Het UWV heeft met het besluit van 12 januari 2023 (primair besluit I) de ZW-uitkering van eiser beëindigd met ingang van 13 februari 2023. Daarnaast heeft het UWV met het besluit van 31 mei 2023 (primair besluit II) geweigerd om aan eiser per 1 mei 2023 een WIA-uitkering toe te kennen. Met het bestreden besluit van 1 maart 2024 is het UWV bij de beëindiging van de ZW-uitkering en weigering van de WIA-uitkering gebleven.
1.2.
Het UWV heeft op het beroep gereageerd met een verweerschrift.
1.3.
De rechtbank heeft het beroep op 17 april 2025 op zitting behandeld. Hieraan hebben deelgenomen: eiser, bijgestaan door zijn gemachtigde en [tolk] ( [tolknummer] ), en mr. M. Duric namens het UWV.
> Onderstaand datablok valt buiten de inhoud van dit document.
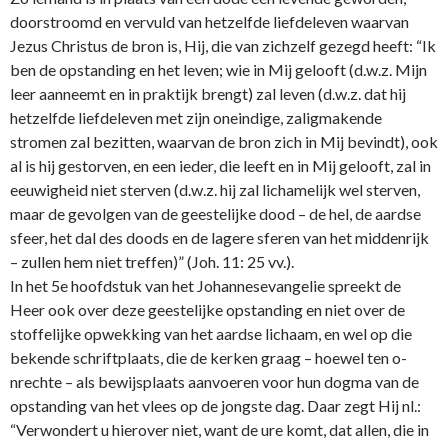
doorstroomd en vervuld van hetzelfde liefdeleven waarvan
Jezus Christus de bron is, Hij, die van zichzelf gezegd heeft: “Ik
ben de opstanding en het leven; wie in Mij gelooft (d.w.z. Mijn
leer aanneemt en in praktijk brengt) zal leven (d.w.z. dat hij
hetzelfde liefdeleven met zijn o­neindige, zaligmakende
stromen zal bezitten, waarvan de bron zich in Mij bevindt), ook
al is hij gestorven, en een ieder, die leeft en in Mij gelooft, zal in
eeuwigheid niet sterven (d.w.z. hij zal lichamelijk wel sterven,
maar de gevolgen van de geestelijke dood – de hel, de aardse
sfeer, het dal des doods en de lagere sferen van het middenrijk
– zullen hem niet treffen)” (Joh. 11: 25 vv.).
In het 5e hoofdstuk van het Johannesevangelie spreekt de
Heer ook over deze geestelijke opstanding en niet over de
stoffelijke opwekking van het aardse lichaam, en wel op die
bekende schriftplaats, die de kerken graag – hoewel ten o­
nrechte – als bewijsplaats aanvoeren voor hun dogma van de
opstanding van het vlees op de jongste dag. Daar zegt Hij nl.:
“Verwondert u hierover niet, want de ure komt, dat allen, die in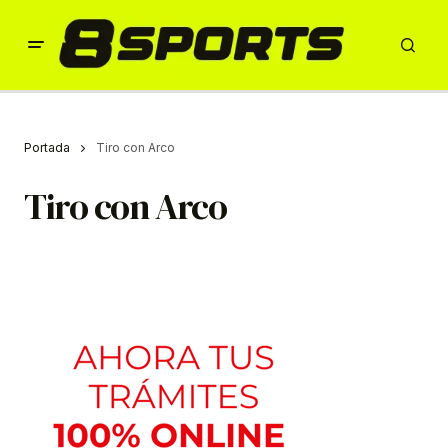
Portada
Tiro con Arco
Tiro con Arco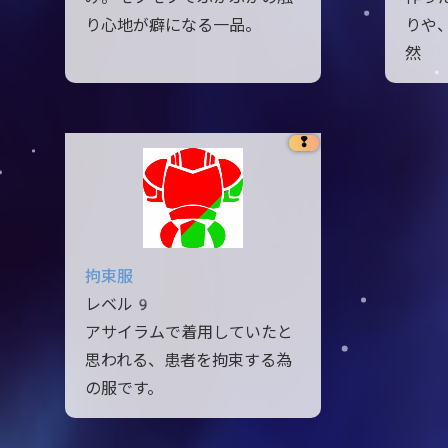
り心地が癖になる一品。
りや
然
❢
拘束服
レベル9
アサイラムで着用していたと
思われる、患者を拘束する為
の服です。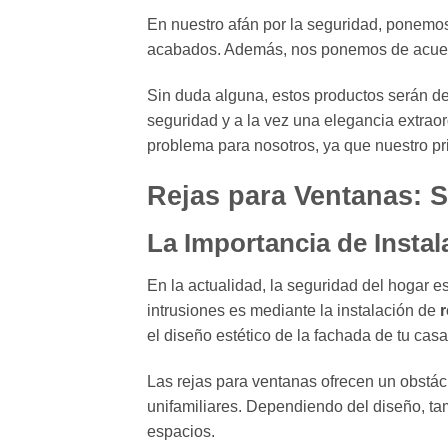
En nuestro afán por la seguridad, ponemos
acabados. Además, nos ponemos de acuerdo
Sin duda alguna, estos productos serán d
seguridad y a la vez una elegancia extrao
problema para nosotros, ya que nuestro prin
Rejas para Ventanas: S
La Importancia de Instal
En la actualidad, la seguridad del hogar e
intrusiones es mediante la instalación de
r
el diseño estético de la fachada de tu cas
Las rejas para ventanas ofrecen un obstác
unifamiliares. Dependiendo del diseño, tamb
espacios.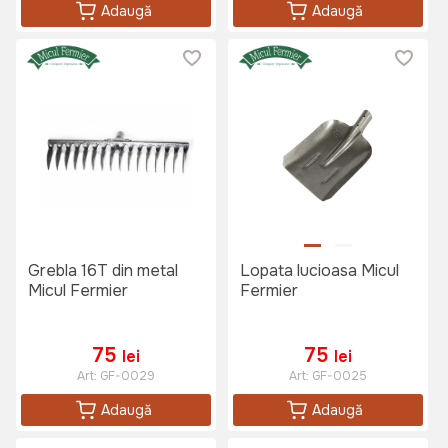
Adaugă
Adaugă
Grebla 16T din metal
Lopata lucioasa Micul
Micul Fermier
Fermier
75
75
lei
lei
Art:
GF-0029
Art:
GF-0025
Adaugă
Adaugă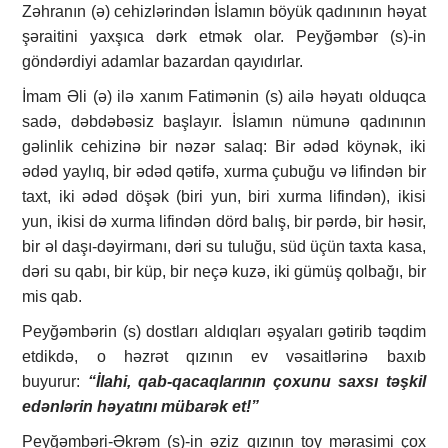
Zəhranın (ə) cehizlərindən İslamın böyük qadınının həyat
şəraitini yaxşıca dərk etmək olar. Peyğəmbər (s)-in
göndərdiyi adamlar bazardan qayıdırlar.
İmam Əli (ə) ilə xanım Fatimənin (s) ailə həyatı olduqca
sadə, dəbdəbəsiz başlayır. İslamın nümunə qadınının
gəlinlik cehizinə bir nəzər salaq: Bir ədəd köynək, iki
ədəd yaylıq, bir ədəd qətifə, xurma çubuğu və lifindən bir
taxt, iki ədəd döşək (biri yun, biri xurma lifindən), ikisi
yun, ikisi də xurma lifindən dörd balış, bir pərdə, bir həsir,
bir əl daşı-dəyirmanı, dəri su tuluğu, süd üçün taxta kasa,
dəri su qabı, bir küp, bir neçə kuzə, iki gümüş qolbağı, bir
mis qab.
Peyğəmbərin (s) dostları aldıqları əşyaları gətirib təqdim
etdikdə, o həzrət qızının ev vəsaitlərinə baxıb
buyurur:
“İlahi, qab-qacaqlarının çoxunu saxsı təşkil
edənlərin həyatını mübarək et!”
Peyğəmbəri-Əkrəm (s)-in əziz qızının toy mərasimi çox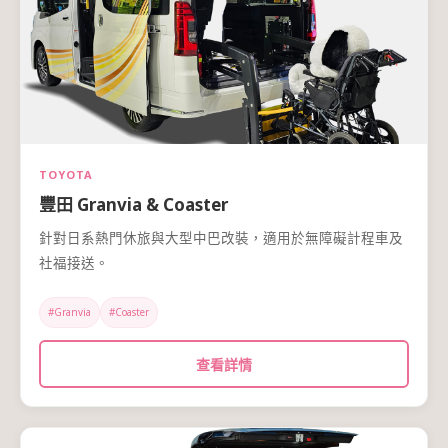
TOYOTA
豐田 Granvia & Coaster
針對日系熱門休旅與大型中巴改裝，適用於無障礙計程車及
社福接送。
#Granvia
#Coaster
查看詳情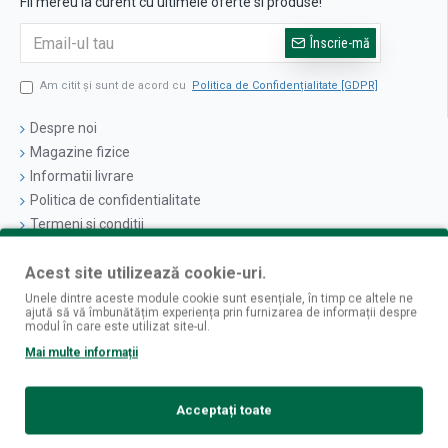
Fii mereu la curent cu ultimele oferte si produse!
Înscrie-mă
Am citit şi sunt de acord cu
Politica de Confidențialitate [GDPR]
Despre noi
Magazine fizice
Informatii livrare
Politica de confidentialitate
Termeni si conditii
Politica cookies
Acest site utilizează cookie-uri.
Logare
Unele dintre aceste module cookie sunt esențiale, în timp ce altele ne
ajută să vă îmbunătățim experiența prin furnizarea de informații despre
Contul Meu
modul în care este utilizat site-ul.
Istoric Comenzi
Mai multe informații
Newsletter
Contact
Acceptați toate
Retur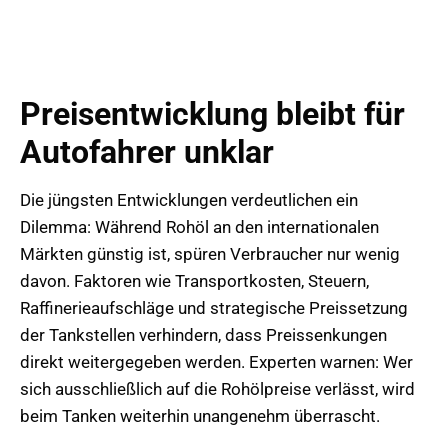
Preisentwicklung bleibt für
Autofahrer unklar
Die jüngsten Entwicklungen verdeutlichen ein
Dilemma: Während Rohöl an den internationalen
Märkten günstig ist, spüren Verbraucher nur wenig
davon. Faktoren wie Transportkosten, Steuern,
Raffinerieaufschläge und strategische Preissetzung
der Tankstellen verhindern, dass Preissenkungen
direkt weitergegeben werden. Experten warnen: Wer
sich ausschließlich auf die Rohölpreise verlässt, wird
beim Tanken weiterhin unangenehm überrascht.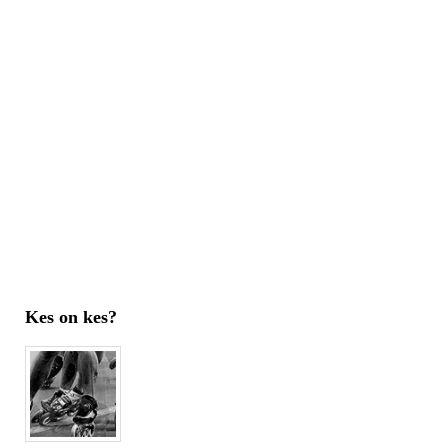
Kes on kes?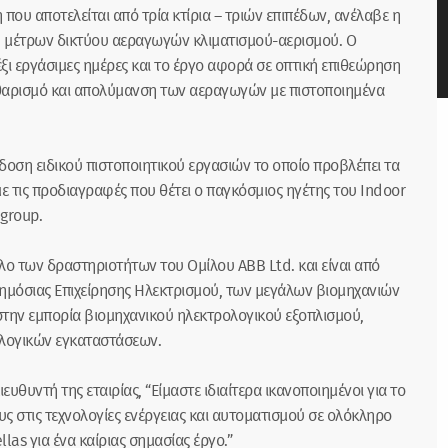
ου αποτελείται από τρία κτίρια – τριών επιπέδων, ανέλαβε η
 μέτρων δικτύου αεραγωγών κλιματισμού-αερισμού. Ο
ι εργάσιμες ημέρες και το έργο αφορά σε οπτική επιθεώρηση
θαρισμό και απολύμανση των αεραγωγών με πιστοποιημένα
κδοση ειδικού πιστοποιητικού εργασιών το οποίο προβλέπει τα
τις προδιαγραφές που θέτει ο παγκόσμιος ηγέτης του Indoor
 group.
λο των δραστηριοτήτων του Ομίλου ABB Ltd. και είναι από
Δημόσιας Επιχείρησης Ηλεκτρισμού, των μεγάλων βιομηχανιών
ση στην εμπορία βιομηχανικού ηλεκτρολογικού εξοπλισμού,
ολογικών εγκαταστάσεων.
θυντή της εταιρίας, “Είμαστε ιδιαίτερα ικανοποιημένοι για το
υς στις τεχνολογίες ενέργειας και αυτοματισμού σε ολόκληρο
as για ένα καίριας σημασίας έργο.”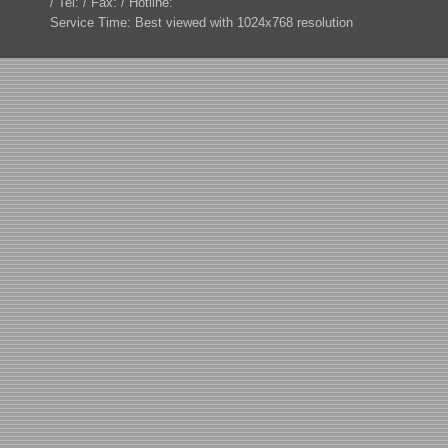
/ Tel: / Fax: / Hotline:
Service Time: Best viewed with 1024x768 resolution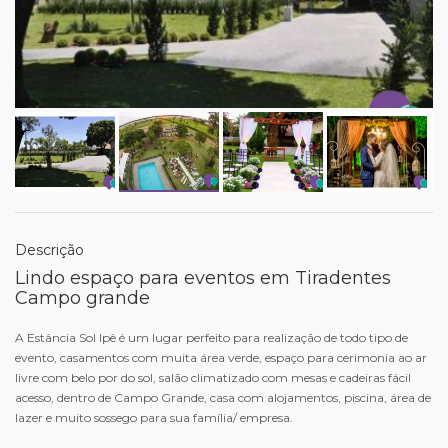
Descrição
Lindo espaço para eventos em Tiradentes
Campo grande
A Estância Sol Ipê é um lugar perfeito para realização de todo tipo de
evento, casamentos com muita área verde, espaço para cerimonia ao ar
livre com belo por do sol, salão climatizado com mesas e cadeiras fácil
acesso, dentro de Campo Grande, casa com alojamentos, piscina, área de
lazer e muito sossego para sua família/ empresa.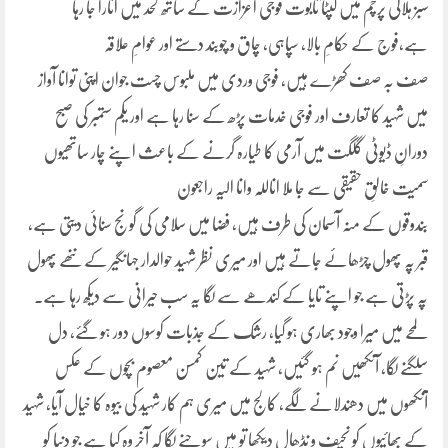
سبز ہلالی پرچم میں لپٹا تابوت فوجی اعزازت کے ساتھ لحد میں اتارا جا رہا
ہے،فوج کے حکامِ بالا، سپاہی، چاق و چوبند دستے اور عوامِ علاقہ
صف بہ صف کھڑے ہیں، فوجی وردی میں ملبوس چست جوان اپنی توانا آواز
میں شہید کا تعارف اور فوجی خدمات پڑھ کے سنا رہا ہے اور یکم ستمبر کی صبح
دورانِ ڈیوٹی گلگت میں آرمی کا طیارہ گرنے کے باعث اپنے چار ساتھیوں
سمیت خالقِ حقیقی سے جا ملا اناللہ وانا الیہ راجعون
بندوقوں کے منہ آسمان کی طرف ہیں، فضا میں سلامی کی گونج سنائی دیتی ہے،
قبر پہ پھول چڑھائے جاتے ہیں اور میری نظر شہید حوالدار جہانگیر کے ننھے پھول
پہ پڑتی ہے جو اپنے تایا کے کندھے سے لگا یہ سب حیرانی سے دیکھ رہا ہے۔
لمحے میں میرا وجود بھاری ہو گیا، رشک کے جذبات کوسوں دور ہو گئے، دل
سلگنے لگا، آنکھیں نم ہو گئیں، شہید کے تین کمسن معصوم بچوں کے عکس
آنکھوں میں دھندلانے لگے، کالج میں میری ہم کار شہید کی بیوہ کا خیال آیا، شہید
کے بھائیوں کو نحیف و نڈھال دیکھا تو میں سوچنے لگا کہ آخر وہ کیا ہے جو دنیا کو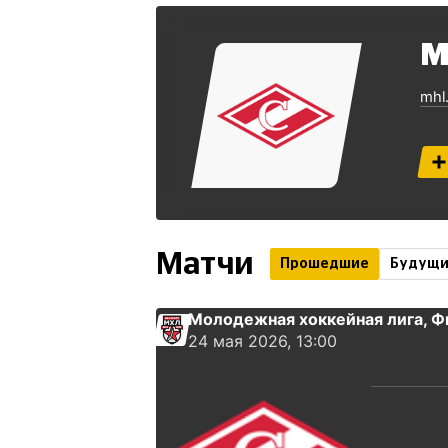
М
mhl
Матчи
Прошедшие
Будущ
Молодежная хоккейная лига
, 
24 мая 2026, 13:00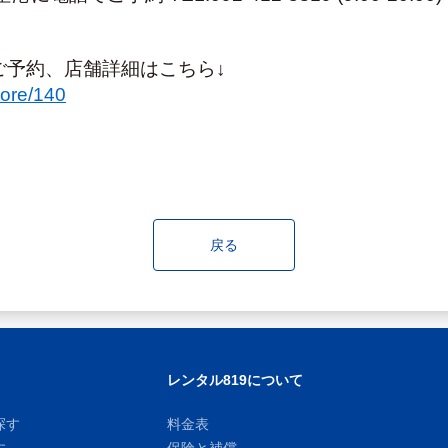
ご予約、店舗詳細はこちら↓
tore/140
戻る
レンタル819について
探す
料金表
Beoordeling door de rechtbank

2. Aan het bestreden besluit heeft het UWV ten grondslag gelegd dat eiser op 22 december 2022 minder dan 35% arbeidsongeschikt is, zodat hij geen recht heeft op een ZW-uitkering en dat eiser niet voldaan heeft aan de voorwaarde van 104 weken wachttijd om in aanmerking te komen voor een WIA-uitkering. De rechtbank zal beoordelen of dit juist is. Zij doet dit aan de hand van de argumenten die eiser heeft aangevoerd, de beroepsgronden.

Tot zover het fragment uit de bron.